What I need to record:
- Time Blocking – I need to understand what time I have allocated to projects (work and personal) so I don’t over book myself
- Appointments – I need to know where I am supposed to be and at what time
- Blogging – I need a record of scheduled blogs posts and ideas for future posts
- Health – I need to record health data to help manage my MS
- Good Habits – I need to record how consistent I am being with exercise, meditation and other health habits. Record for as long as the habit is forming, and then stop. Replace with next habit.
- To-Do lists – Write time dependent to-do in planner (eg. When client invoices are due). Write repeating to-dos on a sticky flag and move them (eg. Put out rubbish).
I set this up and then I used the system for 2 months, yes, 2 months. Day in, day out. Even when I felt unsure I kept going. I didn’t look at other people’s planners or set-ups. I kept with what I had devised. It takes up to 8 weeks to develop a habit, and I believe that planner peace takes just as long.
After the 2 months I reviewed against the following criteria:
- Did I manage my project time appropriately?
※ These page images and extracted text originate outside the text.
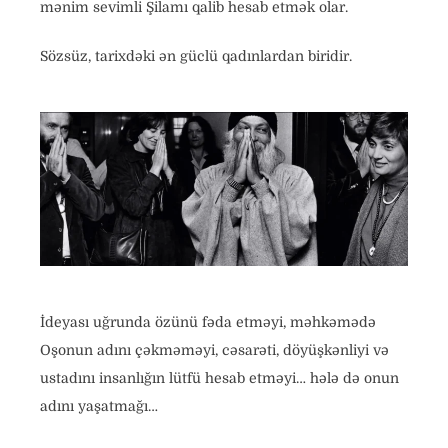
mənim sevimli Şilamı qalib hesab etmək olar.
Sözsüz, tarixdəki ən güclü qadınlardan biridir.
İdeyası uğrunda özünü fəda etməyi, məhkəmədə
Oşonun adını çəkməməyi, cəsarəti, döyüşkənliyi və
ustadını insanlığın lütfü hesab etməyi… hələ də onun
adını yaşatmağı…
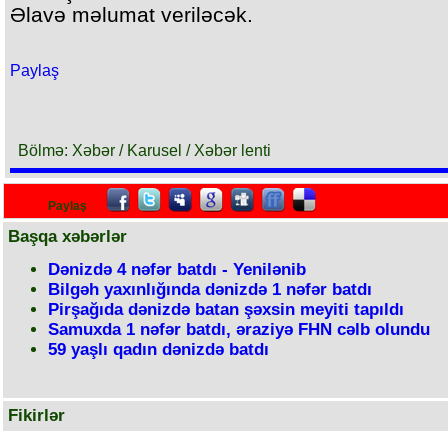
Əlavə məlumat veriləcək.
Paylaş
Bölmə: Xəbər / Karusel / Xəbər lenti
Paylaş
Başqa xəbərlər
Dənizdə 4 nəfər batdı - Yenilənib
Bilgəh yaxınlığında dənizdə 1 nəfər batdı
Pirşağıda dənizdə batan şəxsin meyiti tapıldı
Samuxda 1 nəfər batdı, əraziyə FHN cəlb olundu
59 yaşlı qadın dənizdə batdı
Fikirlər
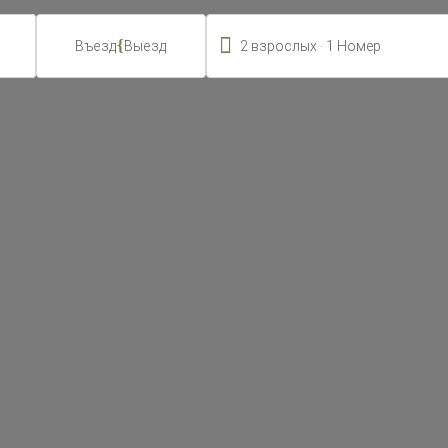

.
{
2
взрослых
1
Номер
Въезд
Выезд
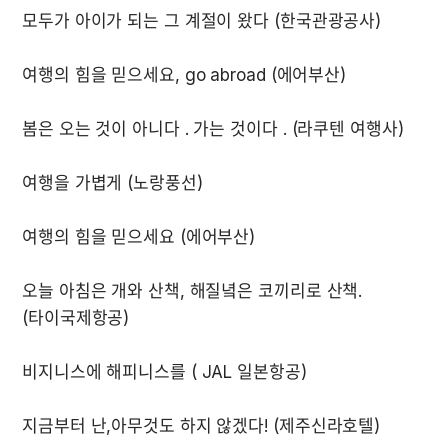
오늘 아침은 개와 산책, 해질녘은 코끼리로 산책. 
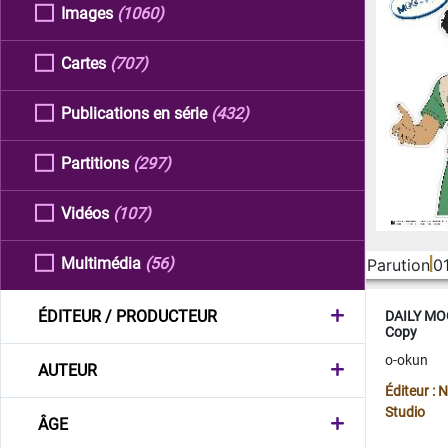
Images
(1060)
Cartes
(707)
Publications en série
(432)
Partitions
(297)
Vidéos
(107)
Multimédia
(56)
Parution
0
ÉDITEUR / PRODUCTEUR
DAILY MOO
Copy
o-okun
AUTEUR
Éditeur :
Studio
ÂGE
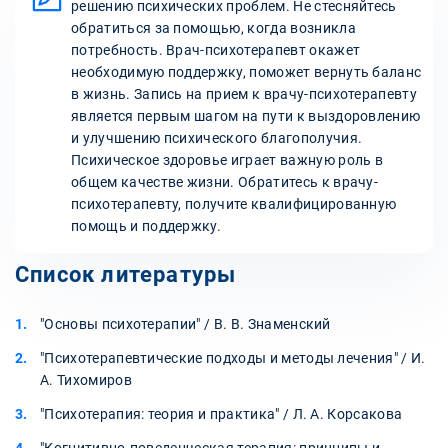
решению психических проблем. Не стесняйтесь
обратиться за помощью, когда возникла
потребность. Врач-психотерапевт окажет
необходимую поддержку, поможет вернуть баланс
в жизнь. Запись на прием к врачу-психотерапевту
является первым шагом на пути к выздоровлению
и улучшению психического благополучия.
Психическое здоровье играет важную роль в
общем качестве жизни. Обратитесь к врачу-
психотерапевту, получите квалифицированную
помощь и поддержку.
Список литературы
"Основы психотерапии" / В. В. Знаменский
"Психотерапевтические подходы и методы лечения" / И.
А. Тихомиров
"Психотерапия: теория и практика" / Л. А. Корсакова
"Когнитивно-поведенческая терапия: принципы и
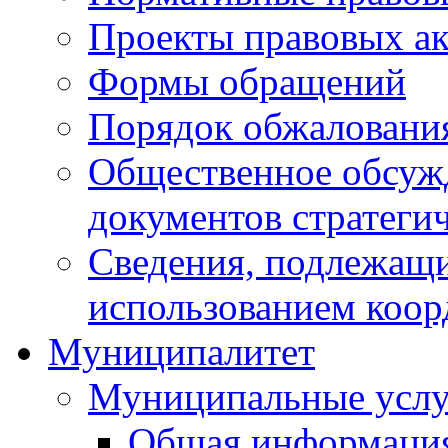
Проекты правовых ак
Формы обращений
Порядок обжаловани
Общественное обсуж
документов стратеги
Сведения, подлежащи
использованием коор
Муниципалитет
Муниципальные услу
Общая информаци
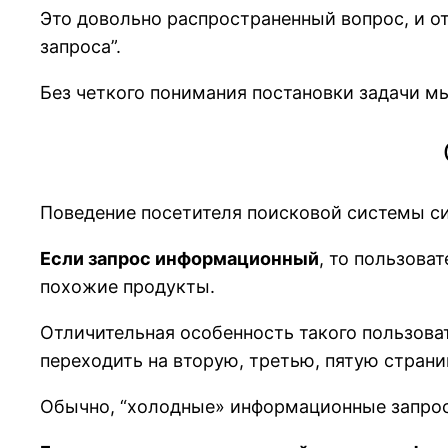
Это довольно распространенный вопрос, и отв
запроса”.
Без четкого понимания постановки задачи мы
Поведение посетителя поисковой системы си
Если запрос информационный
, то пользова
похожие продукты.
Отличительная особенность такого пользова
переходить на вторую, третью, пятую страни
Обычно, “холодные» информационные запрос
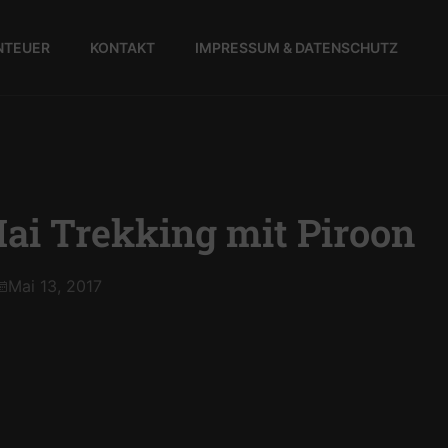
NTEUER
KONTAKT
IMPRESSUM & DATENSCHUTZ
ai Trekking mit Piroon
Mai 13, 2017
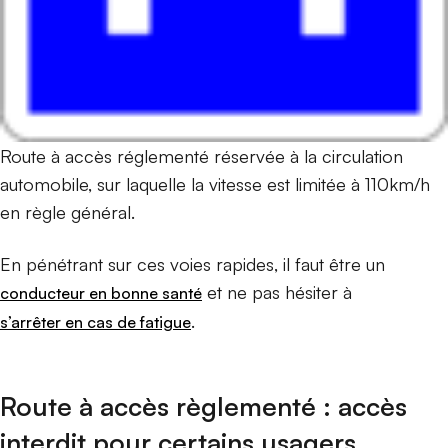
Route à accès réglementé réservée à la circulation
automobile, sur laquelle la vitesse est limitée à 110km/h
en règle général.
En pénétrant sur ces voies rapides, il faut être un
et ne pas hésiter à
conducteur en bonne santé
.
s’arrêter en cas de fatigue
Route à accès règlementé : accès
interdit pour certains usagers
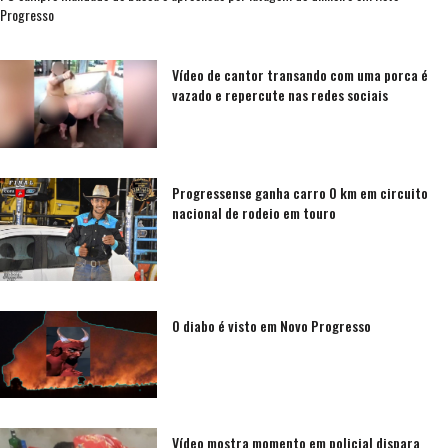
Progresso
Vídeo de cantor transando com uma porca é
vazado e repercute nas redes sociais
Progressense ganha carro 0 km em circuito
nacional de rodeio em touro
O diabo é visto em Novo Progresso
Vídeo mostra momento em policial dispara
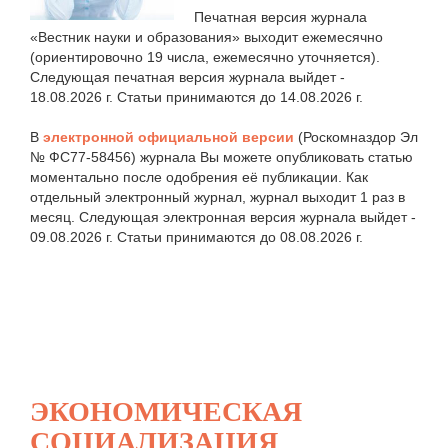
Печатная версия журнала
«Вестник науки и образования» выходит ежемесячно
(ориентировочно 19 числа, ежемесячно уточняется).
Следующая печатная версия журнала выйдет -
18.08.2026 г. Статьи принимаются до 14.08.2026 г.
В
электронной официальной версии
(Роскомназдор Эл
№ ФС77-58456) журнала Вы можете опубликовать статью
моментально после одобрения её публикации. Как
отдельный электронный журнал, журнал выходит 1 раз в
месяц. Следующая электронная версия журнала выйдет -
09.08.2026 г. Статьи принимаются до 08.08.2026 г.
ЭКОНОМИЧЕСКАЯ
СОЦИАЛИЗАЦИЯ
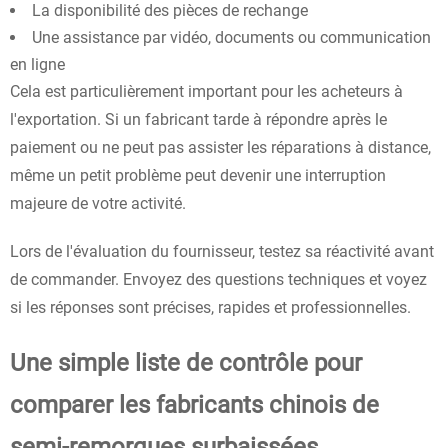
La disponibilité des pièces de rechange
Une assistance par vidéo, documents ou communication
en ligne
Cela est particulièrement important pour les acheteurs à
l'exportation. Si un fabricant tarde à répondre après le
paiement ou ne peut pas assister les réparations à distance,
même un petit problème peut devenir une interruption
majeure de votre activité.
Lors de l'évaluation du fournisseur, testez sa réactivité avant
de commander. Envoyez des questions techniques et voyez
si les réponses sont précises, rapides et professionnelles.
Une simple liste de contrôle pour
comparer les fabricants chinois de
semi-remorques surbaissées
- Did I attend all my appointments?
- Did I blog and post regularly?
- Am I recording health data and can I make sense of it in order to draw conclusions about what is a positive impact on my health?
- Can I see how I did at developing my good habits? Can I make sense of the data to work out what throws me off track so I can avoid that pitfall in the future?
- Did I complete all of my important To-Dos?
- Did I feel in control and understand all of my commitments?
In my case if the answer to all of these was yes, then my planning system was working. And it was. No stress, work was done and delivered, my to-dos were done, and all the things I need to do to keep me well were happening too. Interestingly, since implementing this system I have spent far less time worrying over my planner, which gives me more time to work on my health, spend time with my loved ones and do nice things! The pages are plain, simple, and work for me. Planner Peace.
So, when thinking about planner peace, don’t worry about the binder, or the colours or anything else. Just ask “am I getting done what I need to get done?” If the answer is yes, then you have planner peace. Then you can let rip with the stickers. ☺
*Which is a good thing as I draw like a 4 year old.
So do you consider you are at 'Planner Peace' yet?